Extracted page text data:
**********

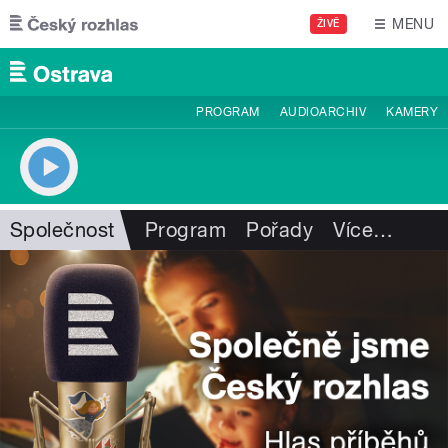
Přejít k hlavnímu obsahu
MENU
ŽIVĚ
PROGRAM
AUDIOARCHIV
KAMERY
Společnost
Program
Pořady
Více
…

**********

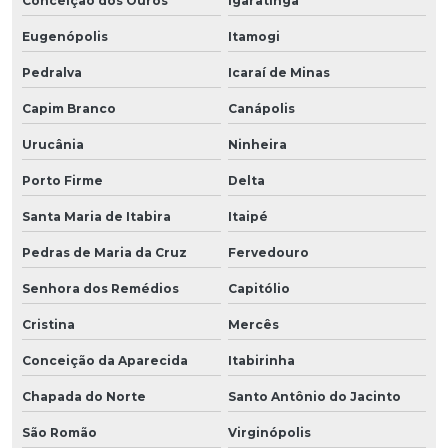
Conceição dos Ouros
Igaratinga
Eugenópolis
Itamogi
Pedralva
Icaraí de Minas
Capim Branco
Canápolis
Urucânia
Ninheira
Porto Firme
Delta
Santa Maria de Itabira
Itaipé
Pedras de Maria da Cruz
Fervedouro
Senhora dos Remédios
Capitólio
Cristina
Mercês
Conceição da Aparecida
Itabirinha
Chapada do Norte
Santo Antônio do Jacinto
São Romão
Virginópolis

**********

Taking the records above, retype every line from the one with "Conceição dos Ouros" down to the one with "Virginópolis", exactly and with nothing else.

▶ _WRITTEN ANSWER_
Conceição dos Ouros
Igaratinga
Eugenópolis
Itamogi
Pedralva
Icaraí de Minas
Capim Branco
Canápolis
Urucânia
Ninheira
Porto Firme
Delta
Santa Maria de Itabira
Itaipé
Pedras de Maria da Cruz
Fervedouro
Senhora dos Remédios
Capitólio
Cristina
Mercês
Conceição da Aparecida
Itabirinha
Chapada do Norte
Santo Antônio do Jacinto
São Romão
Virginópolis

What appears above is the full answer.